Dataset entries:
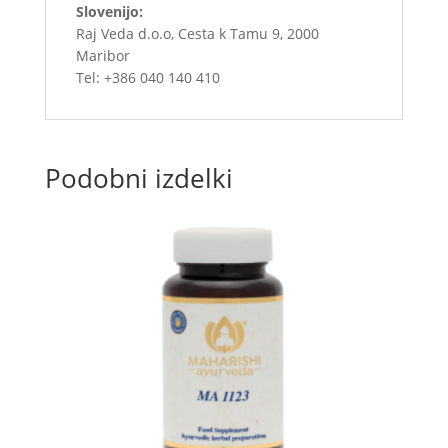
Slovenijo:
Raj Veda d.o.o, Cesta k Tamu 9, 2000
Maribor
Tel: +386 040 140 410
Podobni izdelki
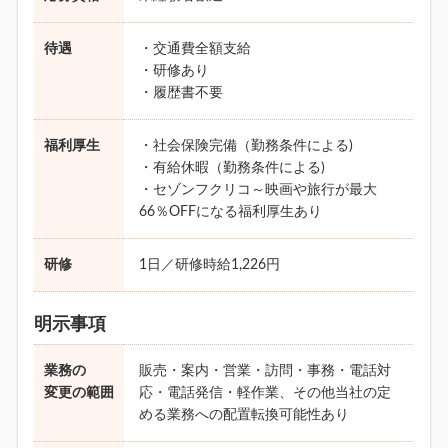
待遇
・交通費全額支給
・研修あり
・履歴書不要
福利厚生
・社会保険完備（勤務条件による)
・有給休暇（勤務条件による)
・セゾンフクリコ～映画や旅行が最大
66％OFFになる福利厚生あり
研修
1日／研修時給1,226円
明示事項
業務の
販売・案内・営業・訪問・事務・電話対
変更の範囲
応・電話発信・軽作業、その他当社の定
める業務への配置転換可能性あり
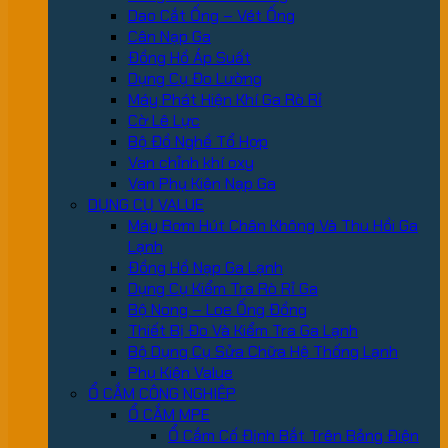
Dao Cắt Ống – Vét Ống
Cân Nạp Ga
Đồng Hồ Áp Suất
Dụng Cụ Đo Lường
Máy Phát Hiện Khí Ga Rò Rỉ
Cờ Lê Lực
Bộ Đồ Nghề Tổ Hợp
Van chỉnh khí oxy
Van Phụ Kiện Nạp Ga
DỤNG CỤ VALUE
Máy Bơm Hút Chân Không Và Thu Hồi Ga
Lạnh
Đồng Hồ Nạp Ga Lạnh
Dụng Cụ Kiểm Tra Rò Rỉ Ga
Bộ Nong – Loe Ống Đồng
Thiết Bị Đo Và Kiểm Tra Ga Lạnh
Bộ Dụng Cụ Sửa Chữa Hệ Thống Lạnh
Phụ Kiện Value
Ổ CẮM CÔNG NGHIỆP
Ổ CẮM MPE
Ổ Cắm Cố Định Bắt Trên Bảng Điện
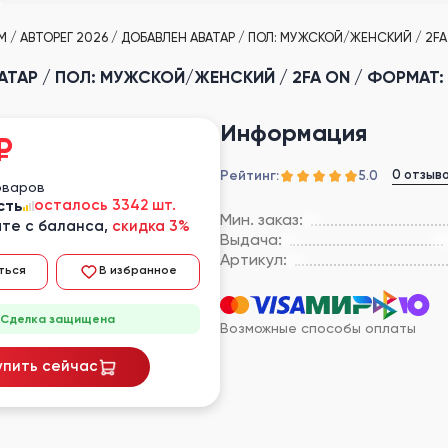
 / АВТОРЕГ 2026 / ДОБАВЛЕН АВАТАР / ПОЛ: МУЖСКОЙ/ЖЕНСКИЙ / 2FA O
АТАР / ПОЛ: МУЖСКОЙ/ЖЕНСКИЙ / 2FA ON / ФОРМАТ: L
Информация
₽
Рейтинг:
0 отзыв
5.0
оваров
сть
осталось 3342 шт.
Мин. заказ:
те с баланса,
скидка 3%
Выдача:
Артикул:
ться
В избранное
Сделка защищена
Возможные способы оплаты
упить сейчас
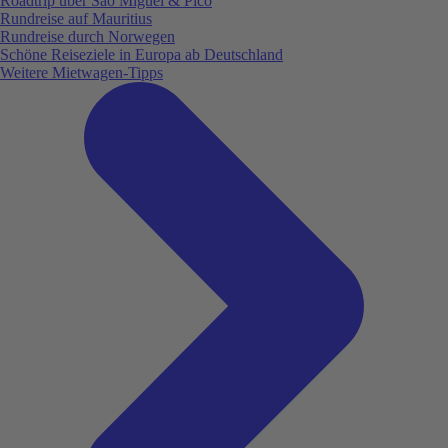
Roadtrip über São Miguel & Pico
Rundreise auf Mauritius
Rundreise durch Norwegen
Schöne Reiseziele in Europa ab Deutschland
Weitere Mietwagen-Tipps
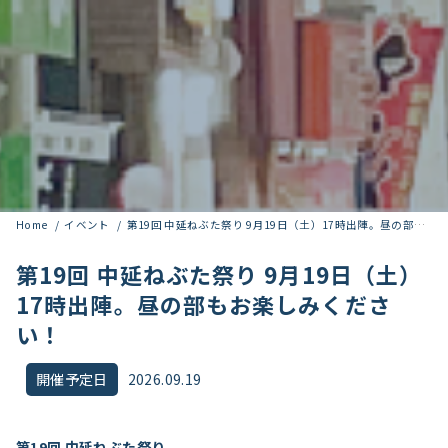
Home
イベント
第19回 中延ねぶた祭り 9月19日（土）17時出陣。昼の部もお楽しみください！
第19回 中延ねぶた祭り 9月19日（土）
17時出陣。昼の部もお楽しみくださ
い！
開催予定日
2026.09.19
第19回 中延ねぶた祭り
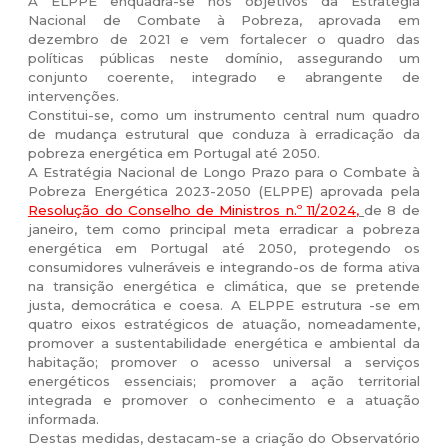
A ELPPE enquadra-se nos objetivos da Estratégia
Nacional de Combate à Pobreza, aprovada em
dezembro de 2021 e vem fortalecer o quadro das
políticas públicas neste domínio, assegurando um
conjunto coerente, integrado e abrangente de
intervenções.
Constitui-se, como um instrumento central num quadro
de mudança estrutural que conduza à erradicação da
pobreza energética em Portugal até 2050.
A Estratégia Nacional de Longo Prazo para o Combate à
Pobreza Energética 2023-2050 (ELPPE) aprovada pela
Resolução do Conselho de Ministros n.º 11/2024
,
de 8 de
janeiro, tem como principal meta erradicar a pobreza
energética em Portugal até 2050, protegendo os
consumidores vulneráveis e integrando-os de forma ativa
na transição energética e climática, que se pretende
justa, democrática e coesa. A ELPPE estrutura -se em
quatro eixos estratégicos de atuação, nomeadamente,
promover a sustentabilidade energética e ambiental da
habitação; promover o acesso universal a serviços
energéticos essenciais; promover a ação territorial
integrada e promover o conhecimento e a atuação
informada.
Destas medidas, destacam-se a criação do Observatório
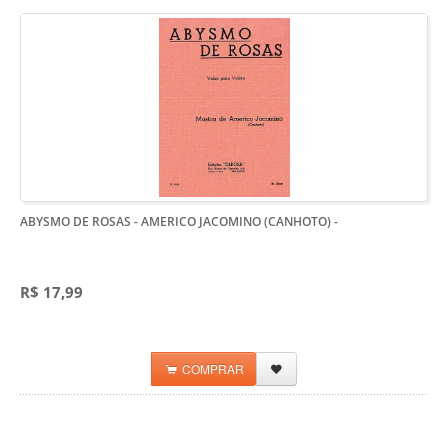
ABYSMO DE ROSAS - AMERICO JACOMINO (CANHOTO)
-
R$ 17,99
COMPRAR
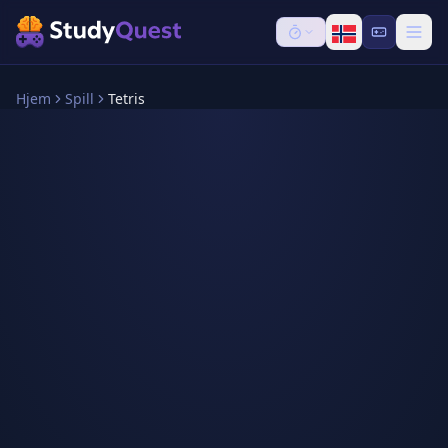
Hjem
Spill
Tetris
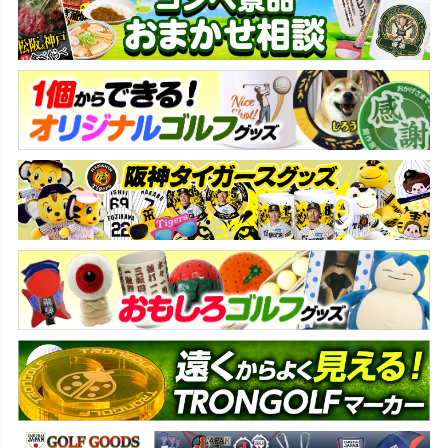
ジト
ップ
へ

* **Activity**
All records above should be duplicated exactly, with the pictures omitted.

* **Task answer**
Slovenijo:
Raj Veda d.o.o, Cesta k Tamu 9, 2000
Maribor
Tel: +386 040 140 410
Podobni izdelki
待遇
・交通費全額支給
・研修あり
・履歴書不要
福利厚生
・社会保険完備（勤務条件による)
・有給休暇（勤務条件による)
・セゾンフクリコ～映画や旅行が最大
66％OFFになる福利厚生あり
研修
1日／研修時給1,226円
明示事項
業務の
販売・案内・営業・訪問・事務・電話対
変更の範囲
応・電話発信・軽作業、その他当社の定
める業務への配置転換可能性あり
Dao Cắt Ống – Vét Ống
Cân Nạp Ga
Đồng Hồ Áp Suất
Dụng Cụ Đo Lường
Máy Phát Hiện Khí Ga Rò Rỉ
Cờ Lê Lực
Bộ Đồ Nghề Tổ Hợp
Van chỉnh khí oxy
Van Phụ Kiện Nạp Ga
DỤNG CỤ VALUE
Máy Bơm Hút Chân Không Và Thu Hồi Ga
Lạnh
Đồng Hồ Nạp Ga Lạnh
Dụng Cụ Kiểm Tra Rò Rỉ Ga
Bộ Nong – Loe Ống Đồng
Thiết Bị Đo Và Kiểm Tra Ga Lạnh
Bộ Dụng Cụ Sửa Chữa Hệ Thống Lạnh
Phụ Kiện Value
Ổ CẮM CÔNG NGHIỆP
Ổ CẮM MPE
Ổ Cắm Cố Định Bắt Trên Bảng Điện
 / АВТОРЕГ 2026 / ДОБАВЛЕН АВАТАР / ПОЛ: МУЖСКОЙ/ЖЕНСКИЙ / 2FA O
АТАР / ПОЛ: МУЖСКОЙ/ЖЕНСКИЙ / 2FA ON / ФОРМАТ: L
Информация
₽
Рейтинг:
0 отзыв
5.0
оваров
сть
осталось 3342 шт.
Мин. заказ:
те с баланса,
скидка 3%
Выдача:
Артикул:
ться
В избранное
Сделка защищена
Возможные способы оплаты
упить сейчас
Roadtrip über São Miguel & Pico
Rundreise auf Mauritius
Rundreise durch Norwegen
Schöne Reiseziele in Europa ab Deutschland
Weitere Mietwagen-Tipps
Home
イベント
第19回 中延ねぶた祭り 9月19日（土）17時出陣。昼の部もお楽しみください！
第19回 中延ねぶた祭り 9月19日（土）
17時出陣。昼の部もお楽しみくださ
い！
開催予定日
2026.09.19
第19回 中延ねぶた祭り
A ELPPE enquadra-se nos objetivos da Estratégia
Nacional de Combate à Pobreza, aprovada em
dezembro de 2021 e vem fortalecer o quadro das
políticas públicas neste domínio, assegurando um
conjunto coerente, integrado e abrangente de
intervenções.
Constitui-se, como um instrumento central num quadro
de mudança estrutural que conduza à erradicação da
pobreza energética em Portugal até 2050.
A Estratégia Nacional de Longo Prazo para o Combate à
Pobreza Energética 2023-2050 (ELPPE) aprovada pela
Resolução do Conselho de Ministros n.º 11/2024
,
de 8 de
janeiro, tem como principal meta erradicar a pobreza
energética em Portugal até 2050, protegendo os
consumidores vulneráveis e integrando-os de forma ativa
na transição energética e climática, que se pretende
justa, democrática e coesa. A ELPPE estrutura -se em
quatro eixos estratégicos de atuação, nomeadamente,
promover a sustentabilidade energética e ambiental da
habitação; promover o acesso universal a serviços
energéticos essenciais; promover a ação territorial
integrada e promover o conhecimento e a atuação
informada.
Destas medidas, destacam-se a criação do Observatório
ABYSMO DE ROSAS - AMERICO JACOMINO (CANHOTO)
-
R$ 17,99
COMPRAR
Hjem
Spill
Tetris
ジト
ップ
へ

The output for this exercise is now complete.